Task objective:
For every entry below, give it back exactly and leave out any image.

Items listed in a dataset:
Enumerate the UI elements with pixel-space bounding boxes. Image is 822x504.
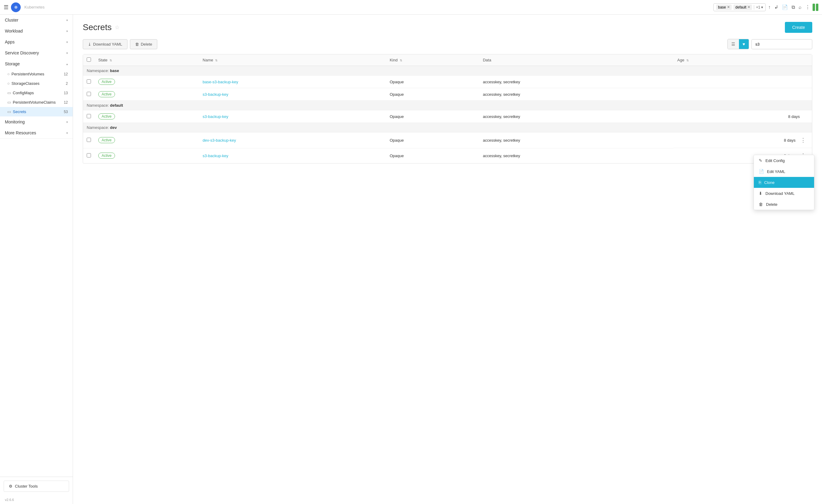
col-data: Data [479, 54, 674, 66]
sidebar-item-config-maps[interactable]: ▭ConfigMaps 13 [0, 88, 73, 98]
sidebar-item-workload[interactable]: Workload ▾ [0, 26, 73, 36]
favorite-star-icon[interactable]: ☆ [115, 24, 119, 31]
chevron-down-icon: ▾ [66, 29, 68, 33]
context-menu-edit-yaml[interactable]: 📄 Edit YAML [754, 166, 814, 177]
delete-label: Delete [141, 42, 152, 47]
context-menu-clone[interactable]: ⎘ Clone [754, 177, 814, 188]
context-menu-edit-config[interactable]: ✎ Edit Config [754, 155, 814, 166]
sidebar-item-cluster[interactable]: Cluster ▾ [0, 15, 73, 26]
table-row: Active s3-backup-key Opaque accesskey, s… [83, 88, 812, 101]
col-kind[interactable]: Kind ⇅ [386, 54, 479, 66]
row-checkbox[interactable] [87, 153, 91, 157]
sort-icon-state: ⇅ [109, 59, 112, 62]
version-label: v2.6.6 [0, 495, 73, 504]
sidebar-item-monitoring[interactable]: Monitoring ▾ [0, 116, 73, 127]
chevron-up-icon: ▴ [66, 62, 68, 66]
undo-icon[interactable]: ↲ [774, 4, 778, 10]
secret-kind: Opaque [386, 76, 479, 88]
secret-name-link[interactable]: s3-backup-key [202, 92, 229, 97]
menu-icon[interactable]: ☰ [4, 4, 9, 11]
secret-name-link[interactable]: base-s3-backup-key [202, 80, 238, 84]
list-view-button[interactable]: ☰ [728, 39, 739, 49]
file-icon[interactable]: 📄 [782, 4, 788, 10]
filter-tag-base-close[interactable]: ✕ [727, 5, 730, 9]
namespace-row-default: Namespace: default [83, 101, 812, 110]
sidebar-sub-item-storage-classes-label: ○StorageClasses [7, 81, 40, 86]
cluster-tools-button[interactable]: ⚙ Cluster Tools [4, 481, 69, 492]
age-value: 8 days [784, 138, 796, 143]
filter-extra-label: +1 [756, 5, 760, 9]
more-vert-icon[interactable]: ⋮ [805, 4, 810, 10]
sidebar-item-more-resources[interactable]: More Resources ▾ [0, 127, 73, 138]
search-input[interactable] [751, 39, 812, 49]
view-toggle: ☰ ♥ [727, 39, 749, 49]
filter-tag-base-label: base [718, 5, 726, 9]
copy-icon[interactable]: ⧉ [792, 5, 795, 10]
sidebar-footer: ⚙ Cluster Tools [0, 477, 73, 495]
upload-icon[interactable]: ↑ [768, 5, 771, 10]
download-yaml-icon: ⬇ [759, 191, 762, 196]
table-body: Namespace: base Active base-s3-backup-ke… [83, 66, 812, 164]
sort-icon-name: ⇅ [215, 59, 218, 62]
app-logo: ⎈ [11, 2, 21, 12]
row-checkbox[interactable] [87, 92, 91, 96]
status-badge: Active [98, 79, 115, 85]
create-button[interactable]: Create [785, 22, 812, 33]
page-title-row: Secrets ☆ [83, 22, 119, 32]
context-menu-download-yaml[interactable]: ⬇ Download YAML [754, 188, 814, 199]
status-badge: Active [98, 137, 115, 143]
chevron-down-icon: ▾ [66, 120, 68, 124]
row-checkbox[interactable] [87, 79, 91, 84]
pvc-badge: 12 [64, 100, 68, 105]
secret-name-link[interactable]: s3-backup-key [202, 114, 229, 119]
grid-view-button[interactable]: ♥ [739, 39, 749, 49]
edit-config-icon: ✎ [759, 158, 762, 163]
namespace-row-base: Namespace: base [83, 66, 812, 76]
col-name[interactable]: Name ⇅ [199, 54, 386, 66]
secrets-badge: 53 [64, 110, 68, 114]
row-checkbox[interactable] [87, 138, 91, 142]
sidebar-item-apps[interactable]: Apps ▾ [0, 36, 73, 47]
filter-tag-default-close[interactable]: ✕ [748, 5, 750, 9]
table-row: Active s3-backup-key Opaque accesskey, s… [83, 148, 812, 163]
chevron-down-icon: ▾ [66, 51, 68, 55]
file-icon: ▭ [7, 91, 11, 95]
cluster-tools-label: Cluster Tools [15, 484, 38, 488]
sidebar-item-service-discovery[interactable]: Service Discovery ▾ [0, 47, 73, 58]
secret-name-link[interactable]: s3-backup-key [202, 154, 229, 158]
sidebar-item-storage-classes[interactable]: ○StorageClasses 2 [0, 79, 73, 88]
row-checkbox[interactable] [87, 114, 91, 118]
filter-tag-base[interactable]: base ✕ [716, 5, 732, 10]
filter-extra-dropdown[interactable]: +1 ▾ [754, 5, 763, 9]
context-menu-delete[interactable]: 🗑 Delete [754, 199, 814, 210]
delete-button[interactable]: 🗑 Delete [130, 39, 157, 49]
select-all-checkbox[interactable] [87, 57, 91, 62]
app-name: Kubernetes [24, 5, 45, 9]
status-badge: Active [98, 113, 115, 119]
secrets-table-container: State ⇅ Name ⇅ Kind ⇅ Data Age ⇅ Namespa… [83, 54, 812, 164]
status-badge: Active [98, 153, 115, 159]
secret-data: accesskey, secretkey [479, 110, 674, 123]
row-actions-button[interactable]: ⋮ [798, 136, 808, 145]
sidebar-item-storage[interactable]: Storage ▴ [0, 58, 73, 69]
secret-kind: Opaque [386, 110, 479, 123]
sidebar-item-secrets[interactable]: ▭Secrets 53 [0, 107, 73, 116]
sidebar-item-persistent-volumes[interactable]: ○PersistentVolumes 12 [0, 69, 73, 79]
secret-age: 8 days ⋮ [674, 133, 812, 148]
table-row: Active s3-backup-key Opaque accesskey, s… [83, 110, 812, 123]
filter-tag-default[interactable]: default ✕ [734, 5, 752, 10]
filter-tag-default-label: default [735, 5, 746, 9]
sidebar-item-persistent-volume-claims[interactable]: ▭PersistentVolumeClaims 12 [0, 98, 73, 107]
download-yaml-button[interactable]: ⤓ Download YAML [83, 39, 127, 49]
col-state[interactable]: State ⇅ [95, 54, 199, 66]
secret-name-link[interactable]: dev-s3-backup-key [202, 138, 236, 143]
secret-age [674, 88, 812, 101]
secret-age: 8 days [674, 110, 812, 123]
chevron-down-icon: ▾ [66, 40, 68, 44]
main-content: Secrets ☆ Create ⤓ Download YAML 🗑 Delet… [73, 15, 822, 504]
sidebar-item-cluster-label: Cluster [5, 18, 18, 22]
sidebar-section-main: Cluster ▾ Workload ▾ Apps ▾ Service Disc… [0, 15, 73, 139]
context-menu-download-yaml-label: Download YAML [765, 191, 795, 196]
col-age[interactable]: Age ⇅ [674, 54, 812, 66]
search-icon[interactable]: ⌕ [799, 5, 802, 10]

Completed exercise:
Enumerate the UI elements with pixel-space bounding boxes. Image is 822x504.
col-data: Data [479, 54, 674, 66]
sidebar-item-config-maps[interactable]: ▭ConfigMaps 13 [0, 88, 73, 98]
sidebar-item-workload[interactable]: Workload ▾ [0, 26, 73, 36]
favorite-star-icon[interactable]: ☆ [115, 24, 119, 31]
chevron-down-icon: ▾ [66, 29, 68, 33]
context-menu-edit-yaml[interactable]: 📄 Edit YAML [754, 166, 814, 177]
delete-label: Delete [141, 42, 152, 47]
context-menu-clone[interactable]: ⎘ Clone [754, 177, 814, 188]
context-menu-edit-config[interactable]: ✎ Edit Config [754, 155, 814, 166]
sidebar-item-cluster[interactable]: Cluster ▾ [0, 15, 73, 26]
table-row: Active s3-backup-key Opaque accesskey, s… [83, 88, 812, 101]
col-kind[interactable]: Kind ⇅ [386, 54, 479, 66]
row-checkbox[interactable] [87, 153, 91, 157]
sort-icon-state: ⇅ [109, 59, 112, 62]
version-label: v2.6.6 [0, 495, 73, 504]
sidebar-item-monitoring[interactable]: Monitoring ▾ [0, 116, 73, 127]
chevron-up-icon: ▴ [66, 62, 68, 66]
undo-icon[interactable]: ↲ [774, 4, 778, 10]
secret-kind: Opaque [386, 76, 479, 88]
secret-name-link[interactable]: s3-backup-key [202, 92, 229, 97]
menu-icon[interactable]: ☰ [4, 4, 9, 11]
secret-name-link[interactable]: base-s3-backup-key [202, 80, 238, 84]
list-view-button[interactable]: ☰ [728, 39, 739, 49]
file-icon[interactable]: 📄 [782, 4, 788, 10]
filter-tag-base-close[interactable]: ✕ [727, 5, 730, 9]
namespace-row-default: Namespace: default [83, 101, 812, 110]
sidebar-sub-item-storage-classes-label: ○StorageClasses [7, 81, 40, 86]
cluster-tools-button[interactable]: ⚙ Cluster Tools [4, 481, 69, 492]
age-value: 8 days [784, 138, 796, 143]
filter-extra-label: +1 [756, 5, 760, 9]
more-vert-icon[interactable]: ⋮ [805, 4, 810, 10]
sidebar-item-more-resources[interactable]: More Resources ▾ [0, 127, 73, 138]
search-input[interactable] [751, 39, 812, 49]
view-toggle: ☰ ♥ [727, 39, 749, 49]
filter-tag-base-label: base [718, 5, 726, 9]
copy-icon[interactable]: ⧉ [792, 5, 795, 10]
sidebar-footer: ⚙ Cluster Tools [0, 477, 73, 495]
upload-icon[interactable]: ↑ [768, 5, 771, 10]
download-yaml-icon: ⬇ [759, 191, 762, 196]
table-body: Namespace: base Active base-s3-backup-ke… [83, 66, 812, 164]
sort-icon-name: ⇅ [215, 59, 218, 62]
app-logo: ⎈ [11, 2, 21, 12]
row-checkbox[interactable] [87, 92, 91, 96]
status-badge: Active [98, 79, 115, 85]
create-button[interactable]: Create [785, 22, 812, 33]
page-title-row: Secrets ☆ [83, 22, 119, 32]
context-menu-download-yaml[interactable]: ⬇ Download YAML [754, 188, 814, 199]
status-badge: Active [98, 137, 115, 143]
chevron-down-icon: ▾ [66, 120, 68, 124]
row-checkbox[interactable] [87, 79, 91, 84]
pvc-badge: 12 [64, 100, 68, 105]
secret-name-link[interactable]: s3-backup-key [202, 114, 229, 119]
grid-view-button[interactable]: ♥ [739, 39, 749, 49]
edit-config-icon: ✎ [759, 158, 762, 163]
namespace-row-base: Namespace: base [83, 66, 812, 76]
col-name[interactable]: Name ⇅ [199, 54, 386, 66]
secrets-badge: 53 [64, 110, 68, 114]
row-checkbox[interactable] [87, 138, 91, 142]
sidebar-item-apps[interactable]: Apps ▾ [0, 36, 73, 47]
filter-tag-default-close[interactable]: ✕ [748, 5, 750, 9]
table-row: Active s3-backup-key Opaque accesskey, s… [83, 148, 812, 163]
chevron-down-icon: ▾ [66, 51, 68, 55]
file-icon: ▭ [7, 91, 11, 95]
cluster-tools-label: Cluster Tools [15, 484, 38, 488]
sidebar-item-service-discovery[interactable]: Service Discovery ▾ [0, 47, 73, 58]
secret-name-link[interactable]: s3-backup-key [202, 154, 229, 158]
sidebar-item-storage-classes[interactable]: ○StorageClasses 2 [0, 79, 73, 88]
row-checkbox[interactable] [87, 114, 91, 118]
filter-tag-base[interactable]: base ✕ [716, 5, 732, 10]
filter-extra-dropdown[interactable]: +1 ▾ [754, 5, 763, 9]
context-menu-delete[interactable]: 🗑 Delete [754, 199, 814, 210]
delete-button[interactable]: 🗑 Delete [130, 39, 157, 49]
select-all-checkbox[interactable] [87, 57, 91, 62]
app-name: Kubernetes [24, 5, 45, 9]
status-badge: Active [98, 113, 115, 119]
secrets-table-container: State ⇅ Name ⇅ Kind ⇅ Data Age ⇅ Namespa… [83, 54, 812, 164]
status-badge: Active [98, 153, 115, 159]
secret-data: accesskey, secretkey [479, 110, 674, 123]
row-actions-button[interactable]: ⋮ [798, 136, 808, 145]
sidebar-item-storage[interactable]: Storage ▴ [0, 58, 73, 69]
secret-kind: Opaque [386, 110, 479, 123]
sidebar-item-secrets[interactable]: ▭Secrets 53 [0, 107, 73, 116]
sidebar-item-persistent-volumes[interactable]: ○PersistentVolumes 12 [0, 69, 73, 79]
secret-age: 8 days ⋮ [674, 133, 812, 148]
table-row: Active s3-backup-key Opaque accesskey, s… [83, 110, 812, 123]
filter-tag-default[interactable]: default ✕ [734, 5, 752, 10]
filter-tag-default-label: default [735, 5, 746, 9]
sidebar-item-persistent-volume-claims[interactable]: ▭PersistentVolumeClaims 12 [0, 98, 73, 107]
download-yaml-button[interactable]: ⤓ Download YAML [83, 39, 127, 49]
col-state[interactable]: State ⇅ [95, 54, 199, 66]
secret-name-link[interactable]: dev-s3-backup-key [202, 138, 236, 143]
secret-age [674, 88, 812, 101]
secret-age: 8 days [674, 110, 812, 123]
chevron-down-icon: ▾ [66, 40, 68, 44]
main-content: Secrets ☆ Create ⤓ Download YAML 🗑 Delet… [73, 15, 822, 504]
sidebar-item-cluster-label: Cluster [5, 18, 18, 22]
sidebar-section-main: Cluster ▾ Workload ▾ Apps ▾ Service Disc… [0, 15, 73, 139]
context-menu-download-yaml-label: Download YAML [765, 191, 795, 196]
col-age[interactable]: Age ⇅ [674, 54, 812, 66]
search-icon[interactable]: ⌕ [799, 5, 802, 10]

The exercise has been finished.